Yes, Home Assistant can be configured to use any speech-to-text integration that supports the Wyoming protocol. Currently, the only locally-run speech-to-text add-on available for Home Assistant users is OpenAI’s Whisper. This has mixed results, missing languages, and is hardware-intensive.
That led us to build an alternative - Rhasspy Speech can run locally and accurately on lower-power hardware, though this does not provide full speech-to-text capabilities. Based on the Rhasspy project, it is able to create local speech-to-text models, but is limited to predefined sentences aimed at controlling your home, and will not be able to process general speech. For instance, it could turn on a device, but will not be able to add something to your shopping list. We expect to share the first version of Rhasspy Speech during the next Voice livestream in 2025.
Out of the box, the device can listen for “Okay Nabu,” “Hey Jarvis,” or “Hey Mycroft” as wake words. This is provided by the on-device wake word engine called microWakeWord. Creating these wake words requires very powerful hardware and large datasets to train, which is not realistic for most users.
In time we will work with the community to create more wake words, but currently are focused on improving our current wake words to work for a large variety of accents and voice registers.
A wake word should be uncommon in everyday conversations at home or in media, such as music or TV, to minimize the risk of the device activating unintentionally. “Nabu”, “Jarvis”, and “Mycroft” are fairly unique words, as opposed to generic terms such as “computer” or “assist”. That makes these microWakeWord models perform well for most users.
In the future, we intend to match and then surpass the Big Tech voice assistants, but for now, this Preview Edition can not yet do everything those devices can.

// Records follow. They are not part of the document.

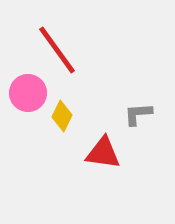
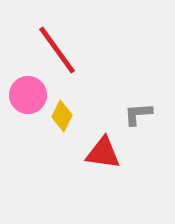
pink circle: moved 2 px down
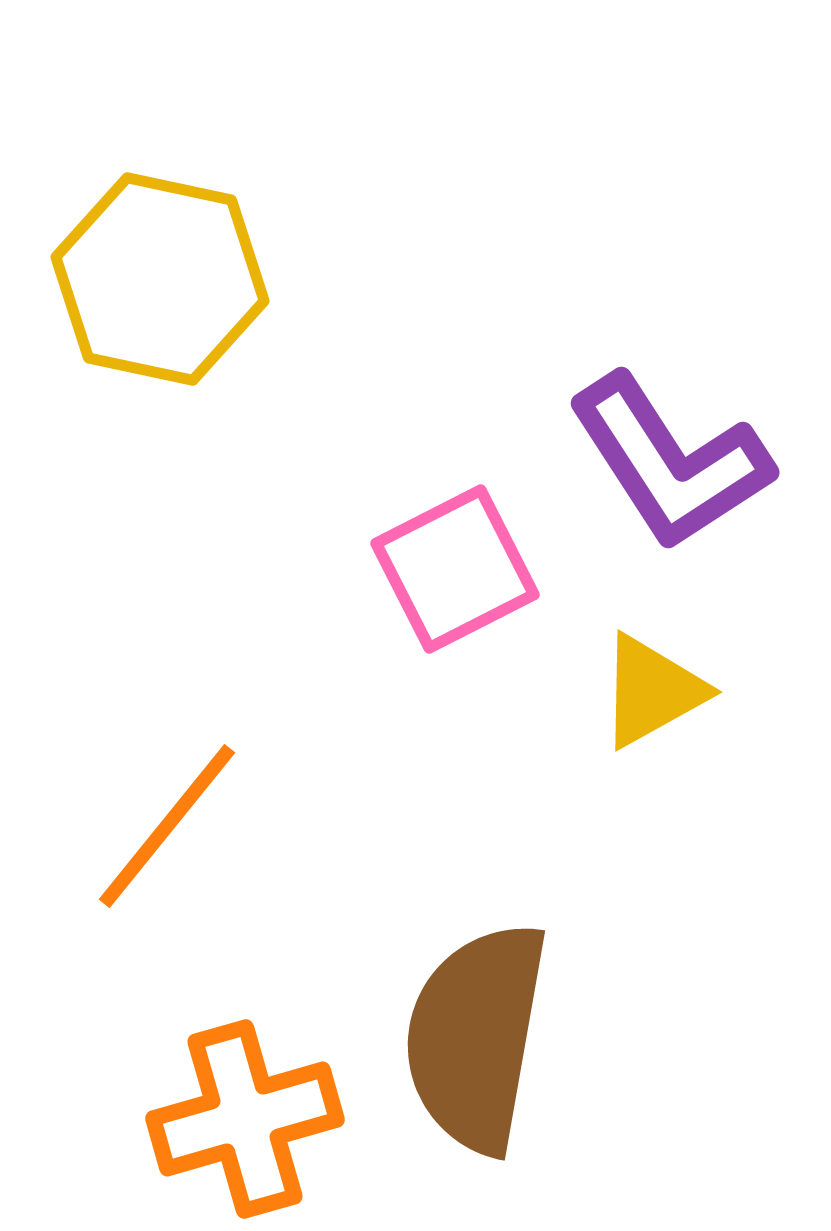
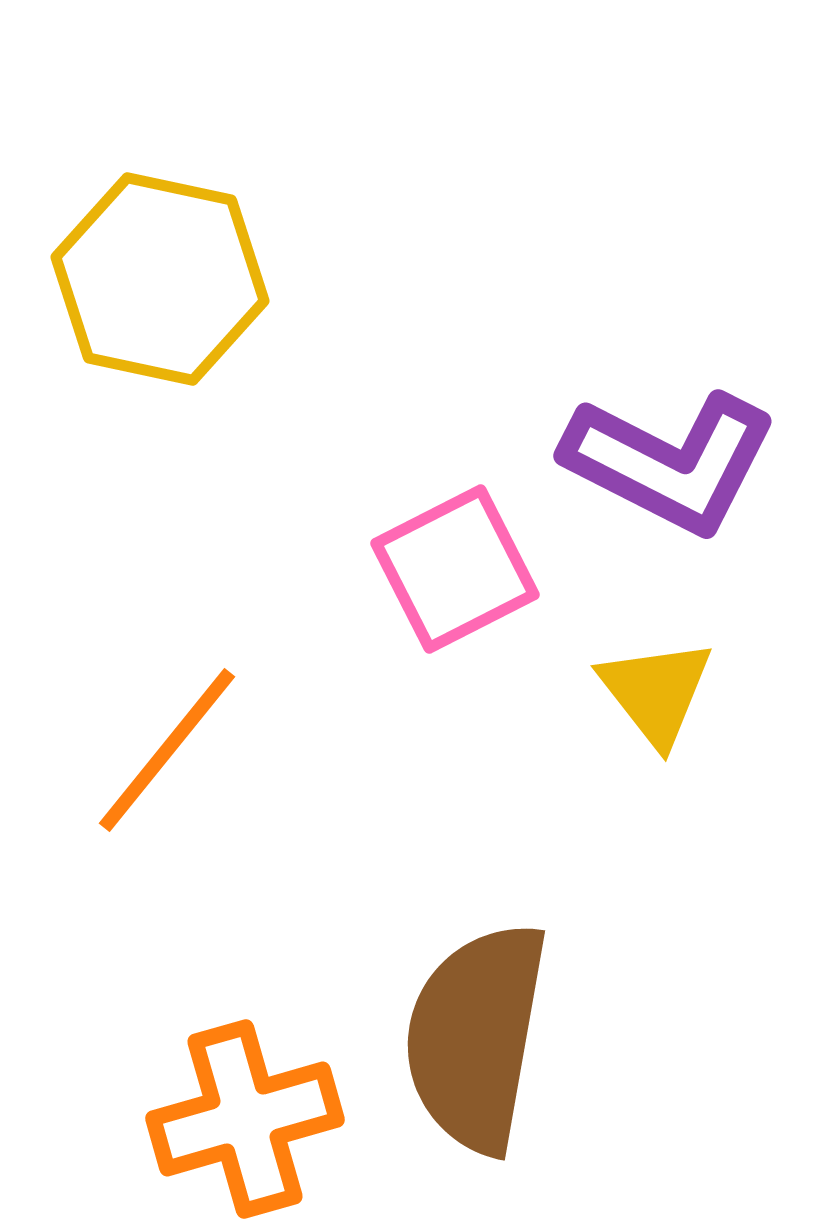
purple L-shape: rotated 30 degrees counterclockwise
yellow triangle: moved 4 px right, 1 px down; rotated 39 degrees counterclockwise
orange line: moved 76 px up
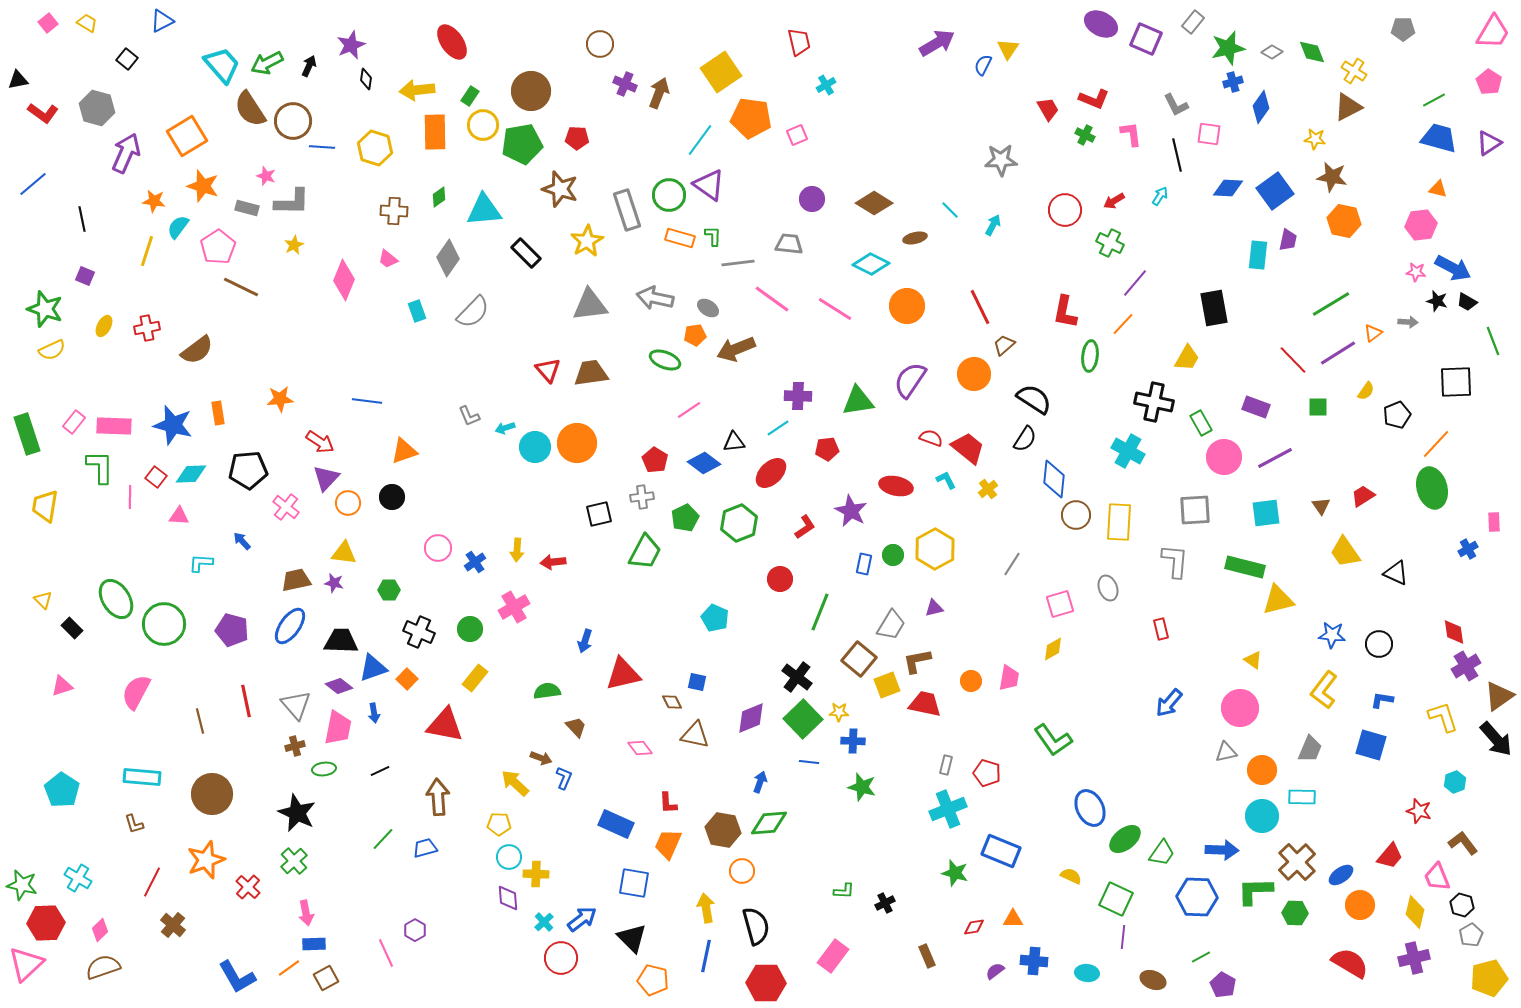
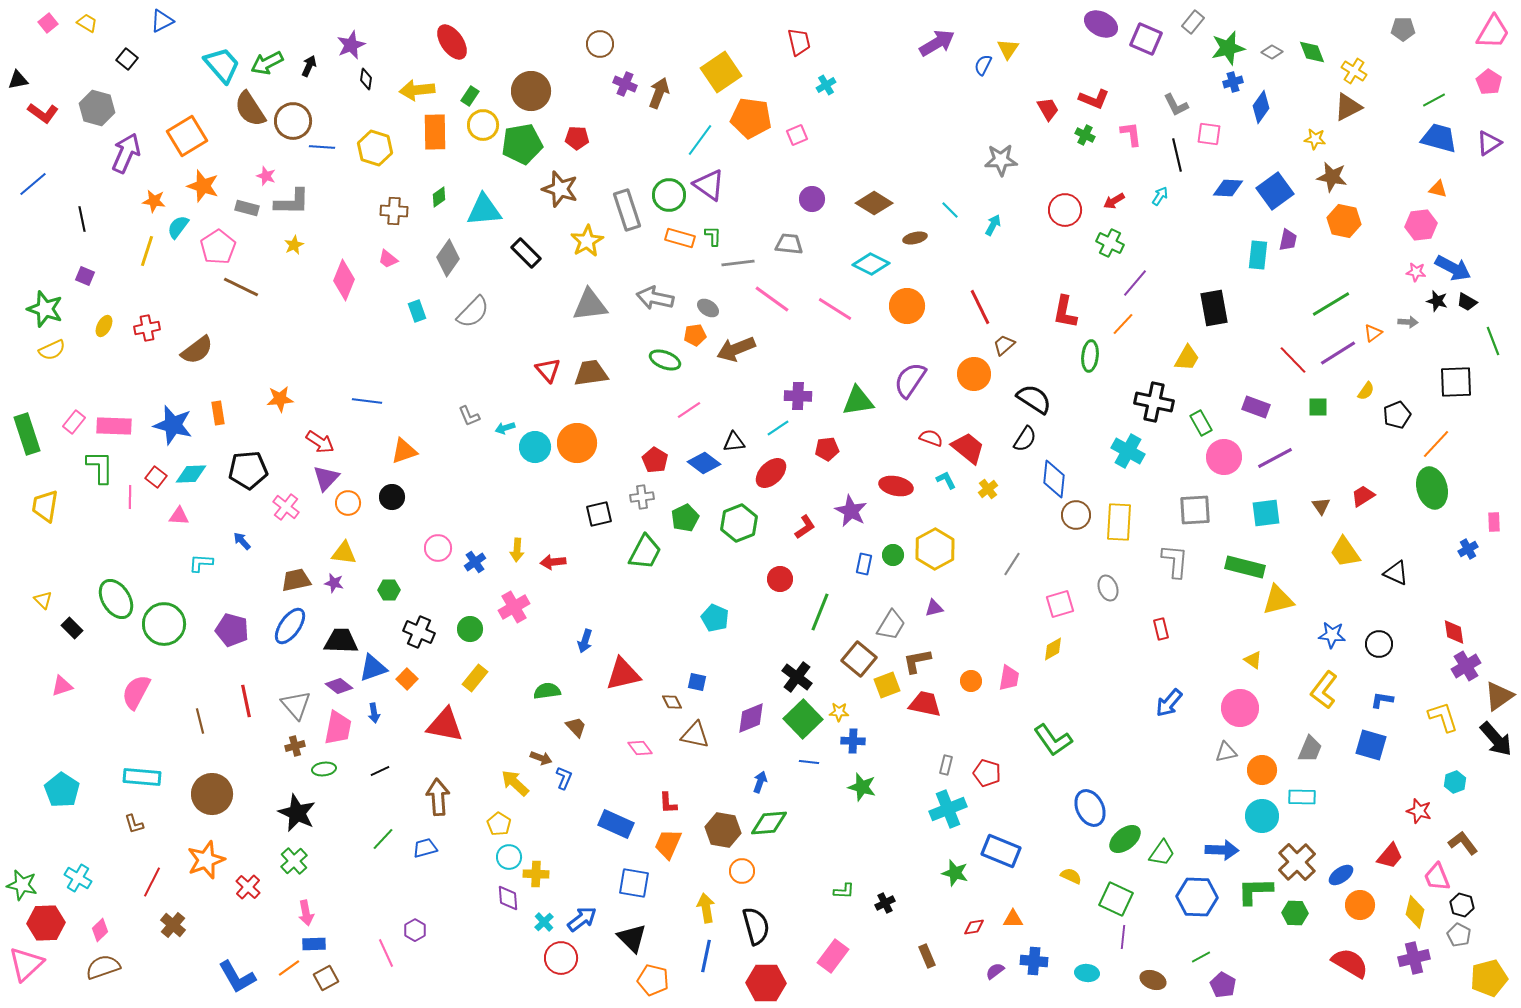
yellow pentagon at (499, 824): rotated 30 degrees clockwise
gray pentagon at (1471, 935): moved 12 px left; rotated 15 degrees counterclockwise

For some, the current capabilities of our voice assistant will be all they need; especially those who just want to set timers, manage their shopping list, and control their most used devices. For others, we understand they want to ask their voice assistant to make whale sounds or to tell them how tall Taylor Swift is - our voice assistant doesn’t do those things… yet.
Yes, if you plug an external speaker into the 3.5mm audio port. The built-in speaker is meant for voice feedback and is not optimized for listening to music, but the included DAC is capable of playing lossless audio on a suitable external speaker. We recommend using Music Assistant to control music playback.
Yes, if you have paid access to a supported cloud LLM or have a local LLM running on suitable hardware, it is possible to either fully replace our voice assistant’s conversation agent with an LLM or use it as a fallback for commands that Home Assistant does not understand natively.
The benefit of this is being able to ask nearly any query that comes to mind, and speak commands in natural language. Just note, we consider the use of AI in the smart home to be experimental, and would recommend caution when letting it control important aspects of your home. Get started with AI and Assist.
No, the device does not come with a USB-C charger and cable. Sustainability is a core value of the Home Assistant project, and we do not wish to send more chargers or cables into the world when most users already own enough of these.
You can find an overview of everything you can say to the device in our documentation. You may need to expose some devices manually to Assist, in order to let this device control them.